Web-Scraping-Assignment-with-Python
Completed on 29th November, 2024
The file Umoru_Leonard_Assign2.ipynb is a file with Web Scraping Script.
The Website being scraped is https://www.mercadolibre.com/, but the specific webpage is https://listado.mercadolibre.com.mx/computacion/accesorios-pc-gaming/audifonos/headsets_NoIndex_True, and the specific data points to scrape are Product Details:
- Name: This is the name of the product.
- Price: This is the price of the product in dollars.
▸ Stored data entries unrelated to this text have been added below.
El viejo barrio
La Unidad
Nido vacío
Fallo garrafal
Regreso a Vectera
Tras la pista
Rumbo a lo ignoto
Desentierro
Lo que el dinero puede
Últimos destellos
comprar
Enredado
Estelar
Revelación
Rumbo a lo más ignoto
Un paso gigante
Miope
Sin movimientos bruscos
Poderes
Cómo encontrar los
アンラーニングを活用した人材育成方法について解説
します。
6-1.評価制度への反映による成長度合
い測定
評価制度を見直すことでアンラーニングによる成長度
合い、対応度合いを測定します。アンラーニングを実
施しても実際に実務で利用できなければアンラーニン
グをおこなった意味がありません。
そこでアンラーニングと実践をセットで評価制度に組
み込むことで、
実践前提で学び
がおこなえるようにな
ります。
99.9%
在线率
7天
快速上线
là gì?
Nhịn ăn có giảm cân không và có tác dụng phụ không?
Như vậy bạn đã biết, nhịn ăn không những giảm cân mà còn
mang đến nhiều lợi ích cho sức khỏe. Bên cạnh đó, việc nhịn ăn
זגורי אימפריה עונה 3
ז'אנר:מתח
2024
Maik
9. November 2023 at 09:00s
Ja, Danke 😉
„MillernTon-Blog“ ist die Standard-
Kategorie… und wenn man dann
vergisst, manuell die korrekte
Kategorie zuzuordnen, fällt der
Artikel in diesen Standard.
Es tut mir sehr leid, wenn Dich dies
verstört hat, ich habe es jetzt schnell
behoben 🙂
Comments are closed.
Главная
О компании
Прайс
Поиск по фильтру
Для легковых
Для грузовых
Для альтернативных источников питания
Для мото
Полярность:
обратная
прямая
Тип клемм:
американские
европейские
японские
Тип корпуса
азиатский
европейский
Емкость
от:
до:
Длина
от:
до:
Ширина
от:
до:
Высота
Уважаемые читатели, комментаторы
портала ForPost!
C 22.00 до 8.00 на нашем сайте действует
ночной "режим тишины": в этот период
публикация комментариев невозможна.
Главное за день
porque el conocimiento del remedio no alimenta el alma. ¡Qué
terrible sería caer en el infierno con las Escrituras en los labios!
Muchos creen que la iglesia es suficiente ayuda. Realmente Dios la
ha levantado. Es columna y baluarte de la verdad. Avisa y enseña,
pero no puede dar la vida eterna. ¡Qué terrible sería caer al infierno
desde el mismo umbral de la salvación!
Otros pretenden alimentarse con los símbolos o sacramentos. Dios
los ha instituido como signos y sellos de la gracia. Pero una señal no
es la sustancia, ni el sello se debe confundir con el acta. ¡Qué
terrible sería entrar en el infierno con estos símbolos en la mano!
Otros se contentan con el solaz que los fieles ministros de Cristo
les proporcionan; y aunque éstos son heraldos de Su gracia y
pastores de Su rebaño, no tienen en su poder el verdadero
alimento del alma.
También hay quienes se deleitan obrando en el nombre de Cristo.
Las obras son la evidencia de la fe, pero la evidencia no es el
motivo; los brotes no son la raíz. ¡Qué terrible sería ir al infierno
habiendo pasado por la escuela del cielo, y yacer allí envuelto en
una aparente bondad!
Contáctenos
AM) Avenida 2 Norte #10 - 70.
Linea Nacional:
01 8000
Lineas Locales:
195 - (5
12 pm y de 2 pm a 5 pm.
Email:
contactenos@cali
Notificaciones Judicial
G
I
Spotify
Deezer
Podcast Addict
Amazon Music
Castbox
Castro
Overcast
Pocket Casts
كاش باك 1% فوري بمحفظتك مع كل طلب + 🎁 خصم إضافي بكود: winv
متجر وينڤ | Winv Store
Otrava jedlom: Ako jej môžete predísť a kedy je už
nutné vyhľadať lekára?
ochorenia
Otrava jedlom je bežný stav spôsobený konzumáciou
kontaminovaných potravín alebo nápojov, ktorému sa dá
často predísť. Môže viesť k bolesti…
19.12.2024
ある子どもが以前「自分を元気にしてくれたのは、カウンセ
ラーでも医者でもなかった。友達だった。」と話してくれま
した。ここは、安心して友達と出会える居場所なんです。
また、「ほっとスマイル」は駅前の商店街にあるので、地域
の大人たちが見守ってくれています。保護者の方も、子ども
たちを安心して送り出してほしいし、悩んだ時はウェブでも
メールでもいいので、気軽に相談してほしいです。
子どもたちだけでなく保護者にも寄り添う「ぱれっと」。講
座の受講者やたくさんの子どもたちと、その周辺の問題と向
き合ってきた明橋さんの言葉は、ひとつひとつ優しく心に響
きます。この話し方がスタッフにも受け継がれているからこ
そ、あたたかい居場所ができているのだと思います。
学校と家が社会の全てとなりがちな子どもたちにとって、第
- Rating: This is the average rating of products out of 5.
- Review Count: This is the number of people who left a review, for each product.
I explained the ethics and best practices for Web Scraping. I imported the necessary Libraries which were requests, bs4, pandas, seaborn, and matplotlib.pyplot. I performed an HTTP request and created a soup object for accessing the website. I tested getting data from the first page of the webpage. I gathered all the necessary data that I wanted using for loop, from 3 pages through handling pagination. I also replaced empty cells with 'N/A' 'NULL', and '0'. I stored the data into a dataframe and cleaned the data by removing dollar sign, parentheses, changing ',' to '.' and changing the datatypes of the features. I also dropped duplicated records. I performed some basic analysis and visualizations on the clean data, to show headsets with the highest and lowest prices, ratings and reviews. I also showed statistic data and correlation between features. I also plotted some graphs to show relationship between features. Finally I saved the data to a csv file.
Instructions and Dependencies needed for running the Script are:
-
Ensure you have the necessary libraries installed, if not install and import them. The libraries are requests, bs4, pandas, seaborn, and matplotlib.pyplot. pip install requests pip install beautifulsoup4 pip install pandas pip install matplotlib seaborn
-
Run the script in descending order of the cells.